Common Sense

I've spent a lot of time in the business of managing portfolios, making investments, trading securities, researching strategies, etc...over 34 years now. And it can be made into the most confusing, esoteric, and complex process imaginable. For nearly a decade, I was sucked into this world of esoterica. I was impressed by how complicated an investment strategy could be. Then I had a conversation with a man named Paul Sarnoff. He was a very highly respected commodities trader in the '70's and '80's. I was a floor trader for a major brokerage firm at the time - I was one of those people that stood in a trading pit and yelled at the top of my lungs trading gold and copper for the firm's brokers and clients. Paul ran commodities funds and he would frequently call us on the floor to get a feel for how the trading day was going. On one particular occasion, he sighed and lamented the tough market he was in at the time. He had been doing poorly (as all traders do from time to time) and he was near the end of his career I think. In a moment of candor, he said to me that it was all a crap shoot...and that he didn't understand "the market" anymore. By that, he was referring to the gold market. 

It struck me as sad that a legendary investor like Paul felt this way after several decades in a market trading hundreds of millions of dollars. Several years later when I was a young man sitting on a stock trading desk on Wall Street, I had a similar experience watching seasoned traders lose money nearly as often as they made it. And there was a distinct air of gambling about it all. Around this time, maybe 1988 or so, I read an article by Jack Bogle, legendary founder of the Vanguard Group of mutual funds. It was my introduction to indexing, the investing approach to buying a very low cost, diversified basket of stocks and holding them come what may. The basket would periodically rebalance to represent the market it was tracking, i.e. large stocks in the U.S. (He subsequently wrote at length on this topic in Bogle On Mutual Funds in 1993.)  

 Today I tell investors that they have no business investing their money in a manner that doesn't make sense to them; they are not allowed to put on blinders and hope for the best. Investors bear some of the responsibility of their investment outcomes. They must make the effort to understand how their money is being invested, at least at a high level.
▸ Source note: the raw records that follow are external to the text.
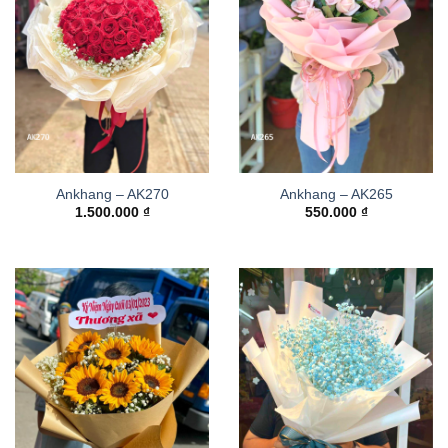
Ankhang – AK270
Ankhang – AK265
1.500.000
₫
550.000
₫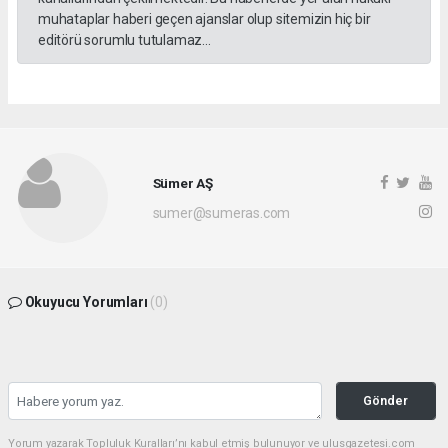
muhataplar haberi geçen ajanslar olup sitemizin hiç bir
editörü sorumlu tutulamaz...
Sümer AŞ
sumer@sumeras.com
Okuyucu Yorumları
(0)
Gönder
Yorum yazarak Topluluk Kuralları’nı kabul etmiş bulunuyor ve ulusgazetesi.com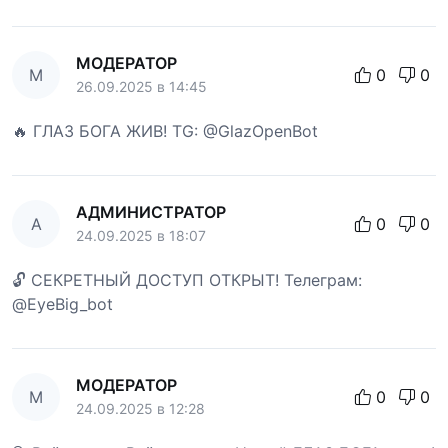
МОДЕРАТОР
М
0
0
26.09.2025 в 14:45
🔥 ГЛАЗ БОГА ЖИВ! TG: @GlazOpenBot
АДМИНИСТРАТОР
А
0
0
24.09.2025 в 18:07
🔓 СЕКРЕТНЫЙ ДОСТУП ОТКРЫТ! Телеграм:
@EyeBig_bot
МОДЕРАТОР
М
0
0
24.09.2025 в 12:28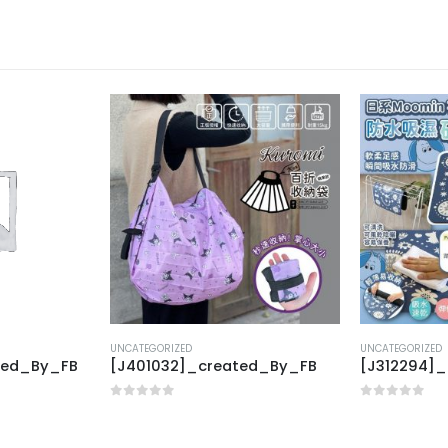
UNCATEGORIZED
UNCATEGORIZED
ted_By_FB
[J401032]_created_By_FB
[J312294]
0
out of 5
0
out of 5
The most dangerous thing anyone can hear from a "financial advisor" is that the strategy is too complicated to explain or better yet, they can't share their secret sauce because then others would crowd into the space taking away the opportunity to make money. These comments are the bastions of scoundrels. When you hear these words, you're about to be ripped off. There, you've been warned.
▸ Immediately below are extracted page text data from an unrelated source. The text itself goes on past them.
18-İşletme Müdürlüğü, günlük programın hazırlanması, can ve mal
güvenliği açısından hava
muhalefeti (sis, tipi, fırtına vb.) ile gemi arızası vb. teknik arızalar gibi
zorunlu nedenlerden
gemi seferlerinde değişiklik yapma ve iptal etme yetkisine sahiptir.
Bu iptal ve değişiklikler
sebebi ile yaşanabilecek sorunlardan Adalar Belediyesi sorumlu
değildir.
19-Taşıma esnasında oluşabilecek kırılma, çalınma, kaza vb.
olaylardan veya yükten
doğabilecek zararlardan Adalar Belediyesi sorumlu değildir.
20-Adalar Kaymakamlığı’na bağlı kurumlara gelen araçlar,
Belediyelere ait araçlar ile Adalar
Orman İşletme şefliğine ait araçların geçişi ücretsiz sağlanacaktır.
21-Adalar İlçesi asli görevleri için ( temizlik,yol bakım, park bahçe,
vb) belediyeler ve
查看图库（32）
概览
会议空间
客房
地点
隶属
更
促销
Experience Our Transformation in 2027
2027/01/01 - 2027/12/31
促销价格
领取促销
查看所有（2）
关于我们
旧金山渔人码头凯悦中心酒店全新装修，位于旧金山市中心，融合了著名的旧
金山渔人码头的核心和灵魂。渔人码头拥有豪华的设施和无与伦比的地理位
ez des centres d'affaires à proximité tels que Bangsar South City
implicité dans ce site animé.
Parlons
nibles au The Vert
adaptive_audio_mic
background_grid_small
A solid investment strategy has the following characteristics:

  • low cost (investment costs come directly out of your returns)
  • tax efficient when used in brokerage accounts as opposed to a retirement account
  • diversified so as not to be too risky
  • well vetted by independent third parties (academia being an example of this) 
  • readily available to all investors
  • based in economic rationale; appeals to your common sense

There are several strategies that are deserving of your attention. Sadly there are countless more that you should run from as fast as you can.